Simulating array_unique in JavaScript
One of the beautiful things of PHP is its wealth of array methods. JavaScript in comparison seems ridiculously inadequate and you find yourself having to write own methods or patch the existing ones. One method I especially cherish is array_unique() which returns a new array that has all the duplicates filtered out. This is easy to write in JavaScript, all you need to do is:
- create a new object
- loop through the array and use the array values as new properties of the object (that way the property simply gets re-set and not added as a new one to the object when it comes up again)
- loop through the properties of the object and add each value to the results array
Technically this should do it:
function array_unique(ar){
var sorter = {};
for(var i=0,j=ar.length;i<j;i++){
sorter[ar[i]] = ar[i];
}
ar = [];
for(var i in sorter){
ar.push(i);
}
return ar;
}
Now array_unique([1,2,3,1,1]) returns “[1,2,3]” which is what we want. However, there is a snag. What if the array contains elements that are almost the same but a different type? When you run array_unique([1,2,3,”1”,1]) you still only get “[1,2,3]” as the returned array and what you’d really need is “[1,2,3,’1’]”. The solution to this is to store both the value and the type in the property and push the values to the results array:
function array_unique(ar){
var sorter = {};
for(var i=0,j=ar.length;i<j;i++){
sorter[ar[i]+typeof ar[i]] = ar[i];
}
ar = [];
for(var i in sorter){
ar.push(sorter[i]);
}
return ar;
}
The next thing I can think of is to ensure that the array is really an array. We can test this by checking if it has a length property and is not a string.

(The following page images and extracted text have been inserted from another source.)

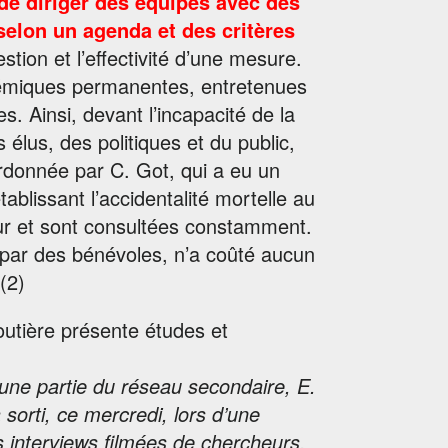
de diriger des équipes avec des
selon un agenda et des critères
stion et l’effectivité d’une mesure.
olémiques permanentes, entretenues
s. Ainsi, devant l’incapacité de la
lus, des politiques et du public,
ordonnée par C. Got, qui a eu un
blissant l’accidentalité mortelle au
ur et sont consultées constamment.
ée par des bénévoles, n’a coûté aucun
e(2)
routière présente études et
 une partie du réseau secondaire, E.
a sorti, ce mercredi, lors d’une
 interviews filmées de chercheurs.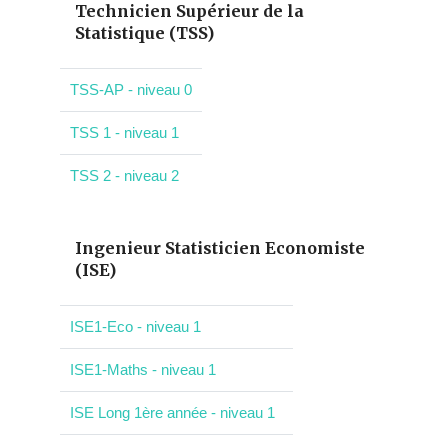
Technicien Supérieur de la
Statistique (TSS)
TSS-AP - niveau 0
TSS 1 - niveau 1
TSS 2 - niveau 2
Ingenieur Statisticien Economiste
(ISE)
ISE1-Eco - niveau 1
ISE1-Maths - niveau 1
ISE Long 1ère année - niveau 1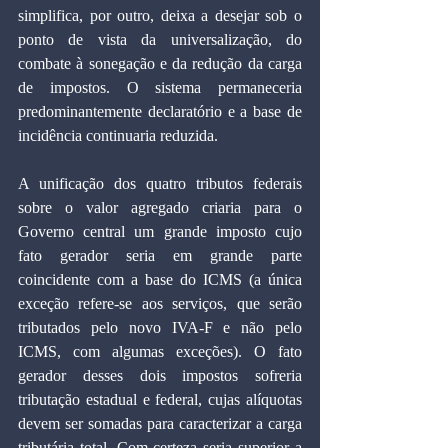
simplifica, por outro, deixa a desejar sob o 
ponto de vista da universalização, do 
combate à sonegação e da redução da carga 
de impostos. O sistema permaneceria 
predominantemente declaratório e a base de 
incidência continuaria reduzida.
A unificação dos quatro tributos federais 
sobre o valor agregado criaria para o 
Governo central um grande imposto cujo 
fato gerador seria em grande parte 
coincidente com a base do ICMS (a única 
exceção refere-se aos serviços, que serão 
tributados pelo novo IVA-F e não pelo 
ICMS, com algumas exceções). O fato 
gerador desses dois impostos sofreria 
tributação estadual e federal, cujas alíquotas 
devem ser somadas para caracterizar a carga 
tributária total. Com certeza seria superior a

function array_unique(ar){
if(ar.length && typeof ar!=='string'){
var sorter = {};
for(var i=0,j=ar.length;i<j;i++){
sorter[ar[i]+typeof ar[i]] = ar[i];
}
ar = [];
for(var i in sorter){
ar.push(sorter[i]);
}
}
return ar;
}
However, two loops can be slow, and for…in is a very slow construct. Therefore we can avoid the second loop by using an output array:
function array_unique(ar){
if(ar.length && typeof ar!=='string'){
var sorter = {};
var out = [];
for(var i=0,j=ar.length;i<j;i++){
if(!sorter[ar[i]+typeof ar[i]]){
out.push(ar[i]);
sorter[ar[i]+typeof ar[i]]=true;
}
}
}
return out || ar;
}
Anything I have forgotten?
[tags]PHP,JavaScript,array_unique,sorting,cleaning,hashtable[/tags]


August 8th, 2007 at 3:37 pm
I might change your for construct and declare a variable that holds the currently indexed item’s value to avoid calling “typeof” twice:
August 8th, 2007 at 3:38 pm
Hi,
This function doesn’t work for objects as it uses toString to compare them:
alert({a: 1}.toString() == {}.toString()); // trueAugust 8th, 2007 at 3:47 pm
I would change your array type test to:
because if you pass in say, a NodeList, that you get from say… document.getElementsByTagName(‘div’);
It will have a length property, and it will be an integer… but it doesn’t quite work like an array… as you access the elements by .item( idx);
Using instanceof, will ensure that you really do have an Array, not an object of any other kind, that happens to have a length property.
cheers
steve
August 8th, 2007 at 11:14 pm
I think this is a great little function and have changed my unique method to be similar. I agree with steve’s comment. Length, isn’t enough to determine that it is a valid array. I am always forgetting to treat nodelists separate from arrays and have created an isArray() function to do this type detection.
August 13th, 2007 at 10:36 pm
You’ve forgotten the non-typecasting equality operator: ===. Using this, you don’t need to use typeof to keep track of types. Array.indexOf doesn’t convert type either. Thus, you can shorten to:
Array.prototype.removeDuplicates = function () {
// filter out duplicates
var item, seen=[];
for (var i=0, len=array.length; i<len ; i++) {
item = array[i];
if (!(seen.indexOf(item)+1)) {
seen[seen.length] = item;
}
}
return seen;
}
Array.prototype.indexOf is not provided natively in JS 1.5 (hence not in IE), but you can get an implementation via the MDC (google Mozilla Array indexOf).
To call this on a nodelist, use
var nodupes = [].call(nodelist);
PS. You might consider changing the “HTML Allowed” section of your comments to be consistent with your “no-links” policy.